The train was a northbound, FC-2, Grogan Yard (Columbus, Ohio) to Kinsman Street Yard (Cleveland, Ohio) a distance of 166 miles. Baddow Pass was the ruling grade on this line. If you had 6,000 tons you would need at least 9,000 horsepower, and you still might break a coupler which was a common occurrence. The speed limit at this pass was 25.

 

On this night we did crest the hill. From this point, you should pay attention to the amount of time that has passed as it will help to understand the forces of a wreck.

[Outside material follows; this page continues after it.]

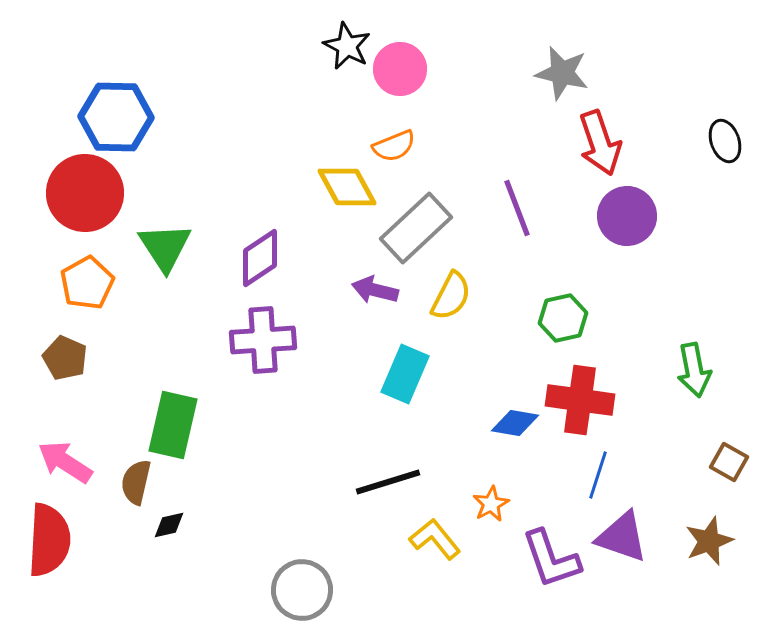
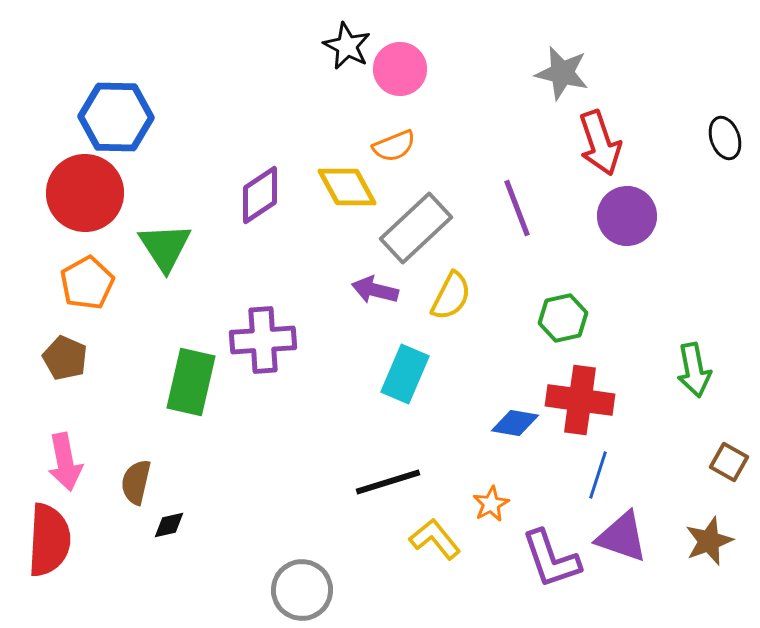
black ellipse: moved 3 px up
purple diamond: moved 63 px up
green rectangle: moved 18 px right, 43 px up
pink arrow: rotated 134 degrees counterclockwise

After we had topped the hill the Engineer noticed that I was looking back at our train and asked what I was looking at, as there was nothing to see because the railroad was in Amish Country and literally in the woods. I replied that I saw a bright green light and he said that I must be mistaken because there were no lights in that area. Again I looked back and said “there it is again, a bright green light”. The Engineer said “Oh my, I saw the reflection” and sat bolt upright as he knew that something was wrong.

 

The train gave us a great stretching feel, then it bumped us, then another stretch, and then it went into emergency. We had wrecked and since the Conductor and Flagman had no radio the Engineer and Brakeman ran to the wreck site to see if they were OK. All were well. During the time that the Engineer and I had been discussing the phantom lights in Amish country, our train had been derailed and was tearing down some large steel power transmission lines that were some 30 feet from the track! The arcing of high voltage lines was the light show. I’m guessing that about 15 to 20 seconds passed from the time that I first saw the lights till the train went into emergency.

 

Three days later we were again at Baddow Pass, stopped and conferring with Maintenance of Way employees about passing their work area. They told us that the day before, there had been quite a few Amish buggies and wagons on site loading up blue jeans and condoms that were spilled in the wreck. In case someone might misunderstand my comment about the Amish, let my say that they are an industrious and thrifty people who would not allow the spoils of this wreck to be buried by bulldozers.

 

1. I have heard that to be Amish is to be plain and buttons were considered to be decoration, hence the Amish used hook and eye fasteners on their clothing. Our line wound through a lot of Amish country and came to be known as the Hook and Eye RR.

 

2. The wreck was more probably due to a hot box or overheated journal bearing as many cars still had friction bearings. The Engineer though considered as young at that time was very skillful and did not mishandle the train.

 

3. The last nail was driven in the CA&C’s coffin when the tail of a hurricane sent flooding to Ohio on July 4, 1969. I have a story about that!